PDA

View Full Version : 2 New Dragon Species (Metal and Wood)



ExtravagantEvil
2010-08-13, 02:02 PM
Ok, for a campaign setting of mine, I'm trying to make dragons elementally focused, which is mildly done in the books already, but I'm including Metal and Wood as elements, I do not know what abilities I should give dragons concerned with those Two elements.
A bit of fluff that is mildly important:
Metal Dragons: True Neutral most of the time, lazy, ust want to eat veins of metal, sleep on treasure.
Wood Dragons: They mildly just travel through the tree branches of the elemental plane of wood, hunting for food, and so on. Thinking of something to do with tree sap.
Also: They both live on the planes of Wood & Metal respectively.

Analytica
2010-08-13, 07:08 PM
It may not be what you are looking for, but there are stats for metal dragons already, in the SRD:

http://www.d20srd.org/srd/monsters/dragonTrue.htm


The metallic dragons are brass, bronze, copper, gold, and silver; they are all good, usually noble, and highly respected by the wise.

Andion Isurand
2010-08-13, 07:26 PM
dont forget the mercury dragons to include on the metallic list

Analytica
2010-08-13, 08:57 PM
Steel and Mercury dragons from Dragons of Faerun, right? There were also Ferrous (Iron) dragons somewhere...

Andion Isurand
2010-08-13, 09:08 PM
steel is a ferrous metal... and they are LN dragons

but yeah, dragon magazine did a bit on the lawful ferrous dragons

Iron, Tungsten, Cobalt, Chromium and Nickel

hamishspence
2010-08-14, 04:44 AM
Dragon 321 had the Adamantine Dragon (which is actually a celestial dragon).
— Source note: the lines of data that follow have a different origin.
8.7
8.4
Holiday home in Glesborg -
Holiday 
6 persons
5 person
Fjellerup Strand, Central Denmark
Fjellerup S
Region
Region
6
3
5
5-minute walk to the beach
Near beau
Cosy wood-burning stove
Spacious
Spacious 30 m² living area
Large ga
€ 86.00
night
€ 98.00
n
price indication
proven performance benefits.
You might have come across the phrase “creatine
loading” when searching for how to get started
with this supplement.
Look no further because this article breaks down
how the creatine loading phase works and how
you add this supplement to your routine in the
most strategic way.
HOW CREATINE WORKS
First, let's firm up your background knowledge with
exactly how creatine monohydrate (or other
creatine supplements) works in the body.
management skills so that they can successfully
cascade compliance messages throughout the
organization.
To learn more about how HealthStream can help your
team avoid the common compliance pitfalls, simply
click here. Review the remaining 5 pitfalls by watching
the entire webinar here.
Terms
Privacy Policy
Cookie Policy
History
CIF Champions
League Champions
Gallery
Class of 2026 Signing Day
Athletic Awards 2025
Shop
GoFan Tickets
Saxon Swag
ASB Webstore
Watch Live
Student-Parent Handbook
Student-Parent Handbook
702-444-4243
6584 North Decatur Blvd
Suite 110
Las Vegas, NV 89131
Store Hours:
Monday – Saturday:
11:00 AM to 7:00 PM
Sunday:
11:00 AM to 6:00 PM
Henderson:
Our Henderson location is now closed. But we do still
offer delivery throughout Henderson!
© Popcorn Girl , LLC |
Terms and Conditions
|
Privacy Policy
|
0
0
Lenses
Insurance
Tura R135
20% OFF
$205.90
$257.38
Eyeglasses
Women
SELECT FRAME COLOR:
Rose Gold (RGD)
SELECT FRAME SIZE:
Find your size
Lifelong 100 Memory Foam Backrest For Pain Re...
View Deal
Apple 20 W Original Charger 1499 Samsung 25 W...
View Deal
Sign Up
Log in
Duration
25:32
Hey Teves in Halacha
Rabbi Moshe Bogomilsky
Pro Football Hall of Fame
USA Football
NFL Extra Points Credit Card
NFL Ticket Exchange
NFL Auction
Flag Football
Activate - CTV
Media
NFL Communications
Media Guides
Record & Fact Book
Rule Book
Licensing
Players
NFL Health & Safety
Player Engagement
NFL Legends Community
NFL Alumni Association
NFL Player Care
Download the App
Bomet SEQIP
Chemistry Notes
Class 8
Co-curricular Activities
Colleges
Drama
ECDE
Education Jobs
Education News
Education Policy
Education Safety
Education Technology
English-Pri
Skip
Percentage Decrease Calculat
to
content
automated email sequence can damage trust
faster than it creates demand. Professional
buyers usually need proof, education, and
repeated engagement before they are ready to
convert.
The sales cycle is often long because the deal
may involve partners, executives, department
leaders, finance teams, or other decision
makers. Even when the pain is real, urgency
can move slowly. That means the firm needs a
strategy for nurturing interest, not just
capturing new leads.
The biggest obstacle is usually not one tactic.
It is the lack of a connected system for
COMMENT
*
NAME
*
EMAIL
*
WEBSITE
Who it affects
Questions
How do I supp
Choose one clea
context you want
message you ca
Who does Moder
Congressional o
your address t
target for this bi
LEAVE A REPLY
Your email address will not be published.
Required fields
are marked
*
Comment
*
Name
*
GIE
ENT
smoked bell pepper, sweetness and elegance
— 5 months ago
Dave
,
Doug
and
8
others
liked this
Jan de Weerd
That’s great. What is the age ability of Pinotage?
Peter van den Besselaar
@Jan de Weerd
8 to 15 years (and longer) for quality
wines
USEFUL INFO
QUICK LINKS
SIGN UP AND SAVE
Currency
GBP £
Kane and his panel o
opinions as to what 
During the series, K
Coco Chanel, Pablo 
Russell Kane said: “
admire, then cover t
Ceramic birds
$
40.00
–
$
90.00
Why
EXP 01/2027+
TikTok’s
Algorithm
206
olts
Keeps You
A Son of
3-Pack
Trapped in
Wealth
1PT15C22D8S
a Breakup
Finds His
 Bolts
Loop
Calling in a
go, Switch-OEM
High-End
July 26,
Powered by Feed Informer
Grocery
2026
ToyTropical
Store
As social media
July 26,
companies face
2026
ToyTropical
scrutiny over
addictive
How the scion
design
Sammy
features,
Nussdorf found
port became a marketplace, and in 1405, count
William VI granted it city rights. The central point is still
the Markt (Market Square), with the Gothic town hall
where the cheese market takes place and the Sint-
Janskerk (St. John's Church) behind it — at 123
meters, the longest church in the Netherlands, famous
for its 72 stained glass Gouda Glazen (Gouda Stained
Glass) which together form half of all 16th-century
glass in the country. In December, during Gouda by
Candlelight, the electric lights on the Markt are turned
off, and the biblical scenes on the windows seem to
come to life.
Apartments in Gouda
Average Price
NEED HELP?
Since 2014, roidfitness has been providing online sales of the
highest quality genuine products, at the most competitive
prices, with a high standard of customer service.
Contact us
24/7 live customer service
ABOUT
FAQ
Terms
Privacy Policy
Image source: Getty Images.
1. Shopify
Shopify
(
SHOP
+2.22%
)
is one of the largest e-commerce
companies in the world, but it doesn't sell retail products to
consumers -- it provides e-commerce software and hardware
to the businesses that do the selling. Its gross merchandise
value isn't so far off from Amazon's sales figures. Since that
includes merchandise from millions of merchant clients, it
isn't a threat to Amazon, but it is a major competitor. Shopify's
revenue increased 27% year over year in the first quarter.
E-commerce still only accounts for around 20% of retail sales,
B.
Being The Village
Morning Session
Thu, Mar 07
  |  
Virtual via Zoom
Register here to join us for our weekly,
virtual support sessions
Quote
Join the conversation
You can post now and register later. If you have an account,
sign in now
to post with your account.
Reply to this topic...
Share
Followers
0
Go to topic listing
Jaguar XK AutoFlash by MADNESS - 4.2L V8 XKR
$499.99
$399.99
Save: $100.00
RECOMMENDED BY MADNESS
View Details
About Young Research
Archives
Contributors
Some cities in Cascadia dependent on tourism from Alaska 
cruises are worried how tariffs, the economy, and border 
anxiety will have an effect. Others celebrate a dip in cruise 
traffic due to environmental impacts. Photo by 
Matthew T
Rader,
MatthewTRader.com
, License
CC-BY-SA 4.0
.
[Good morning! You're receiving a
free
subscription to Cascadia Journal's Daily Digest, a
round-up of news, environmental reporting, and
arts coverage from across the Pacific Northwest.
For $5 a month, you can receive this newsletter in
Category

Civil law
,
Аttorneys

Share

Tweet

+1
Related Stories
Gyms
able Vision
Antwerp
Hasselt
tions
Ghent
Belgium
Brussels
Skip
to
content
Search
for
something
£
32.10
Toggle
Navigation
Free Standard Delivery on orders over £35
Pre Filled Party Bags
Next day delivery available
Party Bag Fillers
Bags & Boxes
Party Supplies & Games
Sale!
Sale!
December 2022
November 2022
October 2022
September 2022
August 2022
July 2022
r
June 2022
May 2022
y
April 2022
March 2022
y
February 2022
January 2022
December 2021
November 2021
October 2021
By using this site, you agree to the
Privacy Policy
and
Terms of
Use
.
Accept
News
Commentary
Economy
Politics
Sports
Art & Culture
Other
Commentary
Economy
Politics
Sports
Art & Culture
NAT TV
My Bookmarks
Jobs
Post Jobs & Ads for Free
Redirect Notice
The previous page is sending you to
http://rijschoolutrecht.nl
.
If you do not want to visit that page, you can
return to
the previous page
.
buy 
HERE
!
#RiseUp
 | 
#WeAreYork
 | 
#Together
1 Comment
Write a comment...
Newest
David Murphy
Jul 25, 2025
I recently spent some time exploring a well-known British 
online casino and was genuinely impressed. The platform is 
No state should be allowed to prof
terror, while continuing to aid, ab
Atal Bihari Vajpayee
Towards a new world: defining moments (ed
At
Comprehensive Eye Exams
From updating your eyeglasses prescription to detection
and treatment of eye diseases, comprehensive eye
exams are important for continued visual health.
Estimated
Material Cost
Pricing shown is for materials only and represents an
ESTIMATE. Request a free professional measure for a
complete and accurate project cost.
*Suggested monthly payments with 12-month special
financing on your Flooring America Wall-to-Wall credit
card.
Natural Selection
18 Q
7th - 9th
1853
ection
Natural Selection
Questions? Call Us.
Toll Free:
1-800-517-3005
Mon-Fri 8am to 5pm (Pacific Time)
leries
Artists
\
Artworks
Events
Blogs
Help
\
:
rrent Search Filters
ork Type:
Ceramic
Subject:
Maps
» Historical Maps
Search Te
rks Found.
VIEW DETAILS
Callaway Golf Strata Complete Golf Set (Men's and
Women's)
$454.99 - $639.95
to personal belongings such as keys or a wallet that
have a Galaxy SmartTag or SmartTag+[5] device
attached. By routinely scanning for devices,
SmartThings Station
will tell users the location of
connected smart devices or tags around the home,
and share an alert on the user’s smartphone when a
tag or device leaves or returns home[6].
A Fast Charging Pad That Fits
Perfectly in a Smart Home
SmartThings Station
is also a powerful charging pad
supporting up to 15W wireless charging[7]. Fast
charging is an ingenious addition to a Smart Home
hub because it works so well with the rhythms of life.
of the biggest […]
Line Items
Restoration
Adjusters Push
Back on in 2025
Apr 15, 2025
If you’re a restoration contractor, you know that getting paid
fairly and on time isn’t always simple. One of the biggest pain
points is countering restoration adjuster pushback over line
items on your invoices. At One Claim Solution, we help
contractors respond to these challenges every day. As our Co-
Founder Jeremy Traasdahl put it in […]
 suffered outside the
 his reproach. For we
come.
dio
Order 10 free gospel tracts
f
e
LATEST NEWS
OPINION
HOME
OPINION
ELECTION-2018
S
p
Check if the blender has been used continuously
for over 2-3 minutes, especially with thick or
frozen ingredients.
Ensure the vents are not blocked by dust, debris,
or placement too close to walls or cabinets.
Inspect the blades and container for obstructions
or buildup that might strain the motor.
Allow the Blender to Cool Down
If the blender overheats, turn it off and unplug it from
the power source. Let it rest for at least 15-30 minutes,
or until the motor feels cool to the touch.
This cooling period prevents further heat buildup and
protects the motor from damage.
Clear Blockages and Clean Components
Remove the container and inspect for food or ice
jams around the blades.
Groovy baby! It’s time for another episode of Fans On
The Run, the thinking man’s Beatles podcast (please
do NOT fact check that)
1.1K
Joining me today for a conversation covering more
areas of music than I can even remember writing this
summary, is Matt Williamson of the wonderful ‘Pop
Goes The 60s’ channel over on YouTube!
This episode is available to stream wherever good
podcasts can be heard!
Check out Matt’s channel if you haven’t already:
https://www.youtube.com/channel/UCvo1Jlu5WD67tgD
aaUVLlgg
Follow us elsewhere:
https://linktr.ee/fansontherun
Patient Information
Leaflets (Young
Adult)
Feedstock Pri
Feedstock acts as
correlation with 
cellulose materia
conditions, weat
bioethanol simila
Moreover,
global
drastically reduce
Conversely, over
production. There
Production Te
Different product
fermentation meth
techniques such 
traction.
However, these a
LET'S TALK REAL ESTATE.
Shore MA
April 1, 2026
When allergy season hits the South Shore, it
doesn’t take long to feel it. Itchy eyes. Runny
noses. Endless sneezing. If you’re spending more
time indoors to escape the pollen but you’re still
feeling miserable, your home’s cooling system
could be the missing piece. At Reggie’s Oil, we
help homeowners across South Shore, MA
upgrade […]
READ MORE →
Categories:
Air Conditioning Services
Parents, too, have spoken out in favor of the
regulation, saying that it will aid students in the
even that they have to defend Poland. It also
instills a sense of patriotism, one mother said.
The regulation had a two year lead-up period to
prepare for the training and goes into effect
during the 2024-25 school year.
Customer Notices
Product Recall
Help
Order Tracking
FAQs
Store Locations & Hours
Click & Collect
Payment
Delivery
4E has it's own Iron, Cobalt, and Adamantine Dragons, as well as some new ones- Orium, Mithril.

DracoDei
2010-08-14, 11:54 AM
For these purposes, metallic is very much NOT the same as metal. The best example I can think of is that as a pheonix is to a fire elemental, so would a metallic dragon be to metal dragon.

Wall of Iron is a shoe-in for an SLA for a metal dragon. Similarly for Plant Growth, Entangle, and probably Animate Plants... actually there were some feats in Masters of the Wild (which is 3.0... dunno where it would have ended up in 3.5) that let druids turn plant creatures, with the second changing that to rebuke... you might give them that ability too (don't bother with the feats themselves, just give them the ability to first turn, then at an older age category rebuke plant type creatures.).

IcarusWings
2010-08-14, 12:08 PM
I always thought metallic dagon was just the colour, so a silver dragon would be referring to the colour silver, not the element silver. Calling a metallic dragon a metal dragon, would be the same as calling a blue dragon a being made of the colour blue, which is of course impossible as it is a colour, just as a dragon made of the colour silver would be impossible, meaning a metallic dragon is not a metal dragon.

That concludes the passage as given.